Effect of alkalosis on glycolysis in the isolated rat heart

Abstract

Isolated rat hearts were perfused with glucose-containing buffer at pH of 7.4, 8.2, or 8.5. High pH perfusions caused a greater than threefold increase in myocardial lactate production and increased exogenous glucose and endogenous glycogen utilization. These effects were found whether alkalosis was produced by lowering the PCO2 [CO2 tension] or by increasing the bicarbonate content of the perfusion medium. When hearts were perfused with glucose-U-14C, 14CO2 production was similar in control and alkalotic experiments. The specific radioactivity of the lactate produced was the same with normal and high pH perfusions, indicating that a similar proportion of glucose utilization to glycogenoly-sis occurred in the 2 conditions. Analysis of myocardial glycolytic intermediate compounds demonstrated declines in glucose 6-phosphate and fructose 6-phosphate, and increases in fructose 1,6-diphosphate and dihydroxyacetone phosphate in alkalosis.
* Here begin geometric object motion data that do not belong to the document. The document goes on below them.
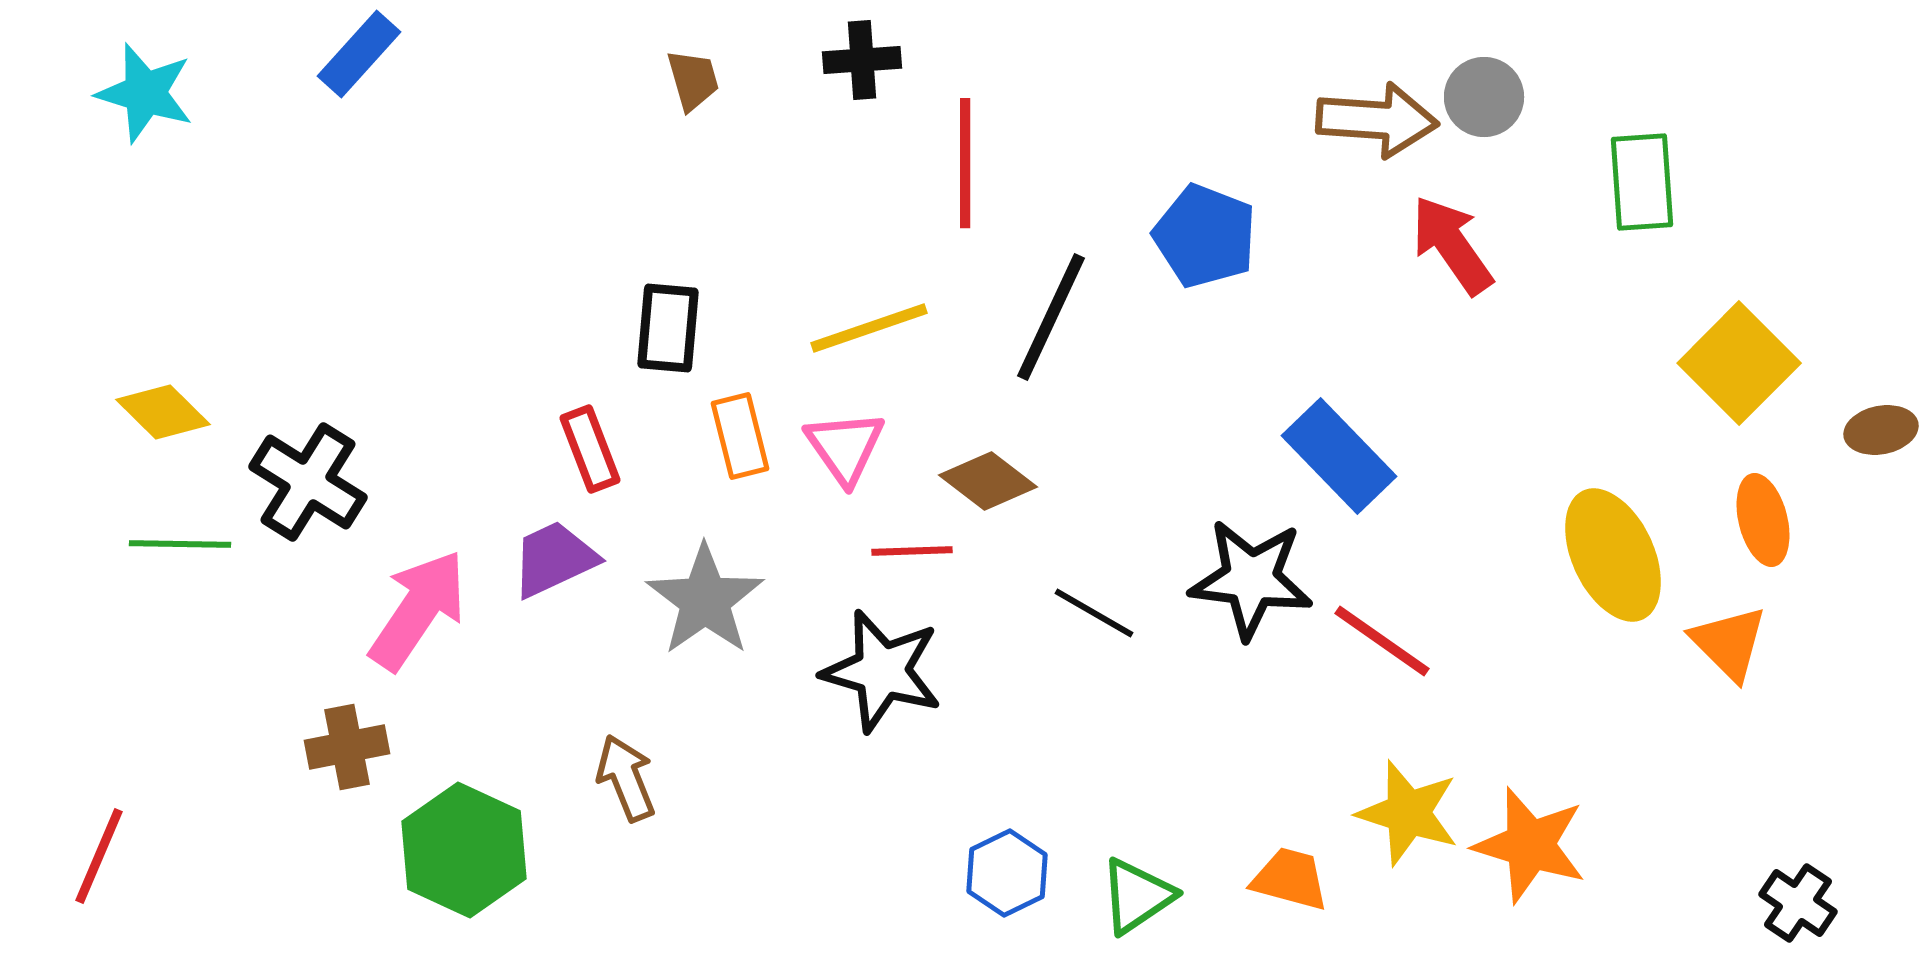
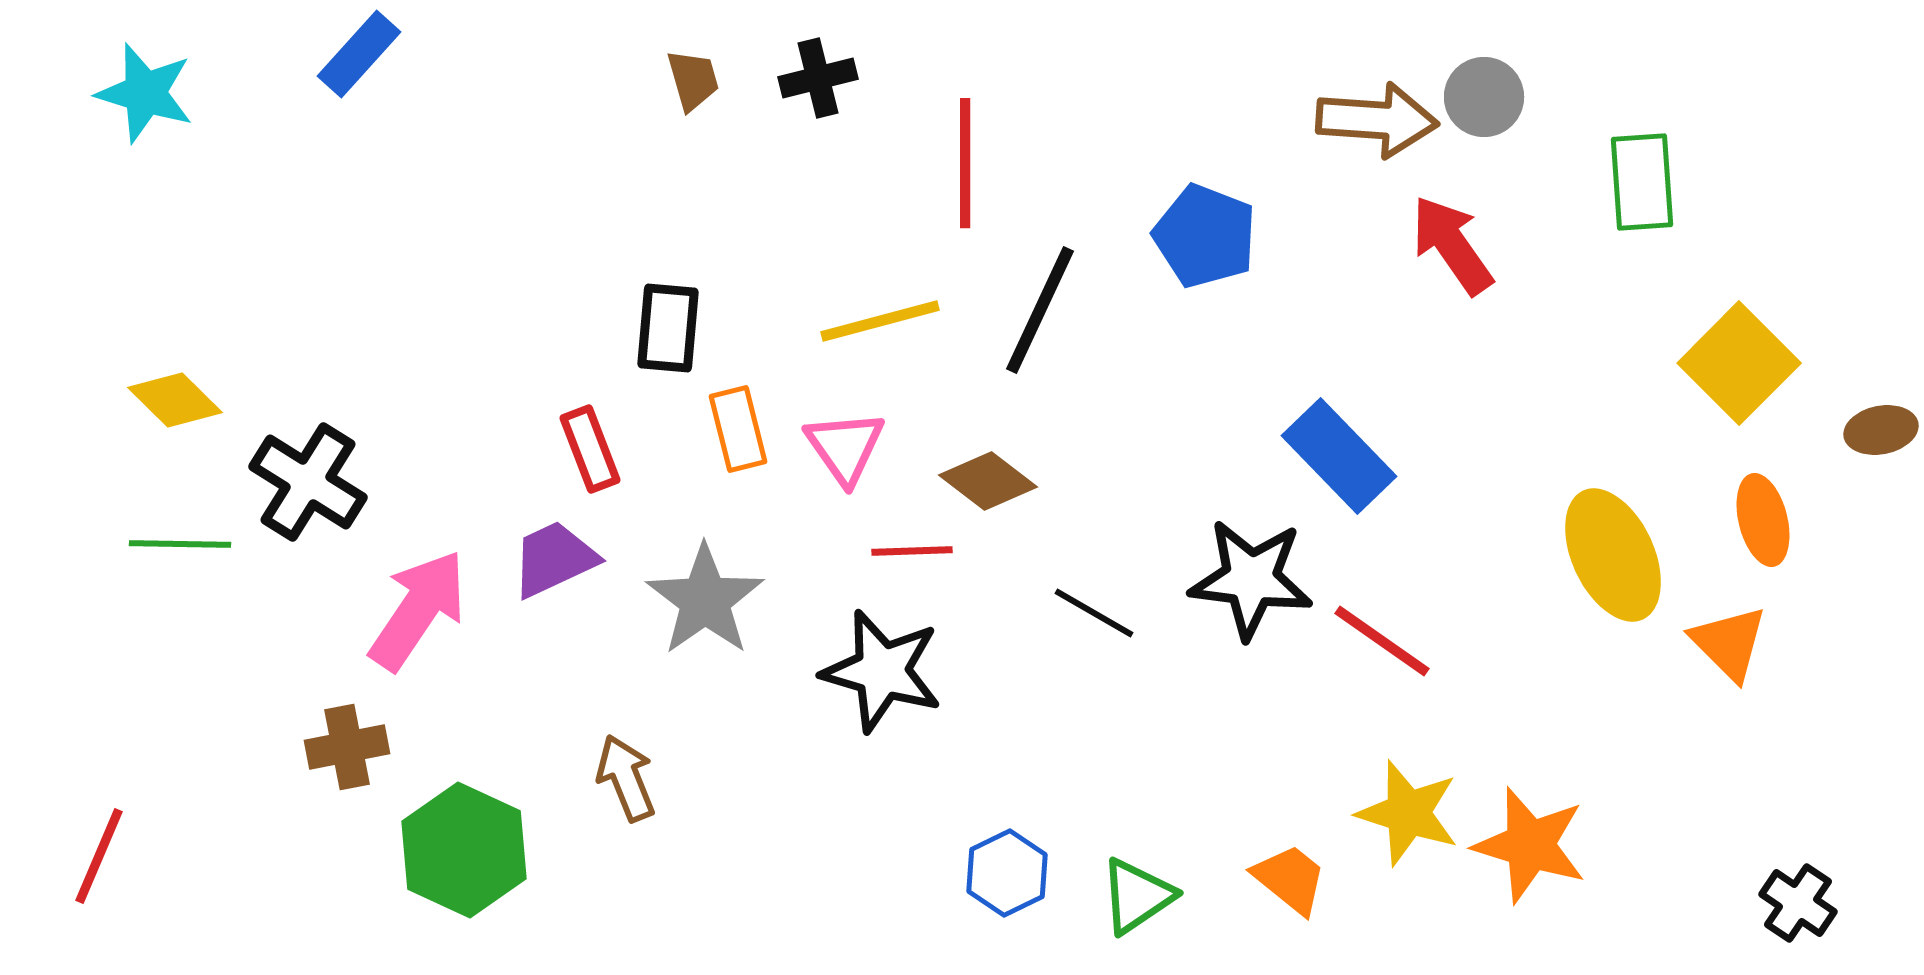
black cross at (862, 60): moved 44 px left, 18 px down; rotated 10 degrees counterclockwise
black line at (1051, 317): moved 11 px left, 7 px up
yellow line at (869, 328): moved 11 px right, 7 px up; rotated 4 degrees clockwise
yellow diamond at (163, 412): moved 12 px right, 12 px up
orange rectangle at (740, 436): moved 2 px left, 7 px up
orange trapezoid at (1290, 879): rotated 24 degrees clockwise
Myocardial creatine phosphate increased in alkalosis, but there was no change in adenosine triphosphate, adenosine diphosphate, adenosine monophosphate, or inorganic phosphate. These results indicate that alkalosis causes increased glycolysis by stimulating the phosphofructokinase reaction. This stimulation is not caused by changes in adenosine triphosphate or its breakdown products, but may be related to direct pH effects on the enzyme.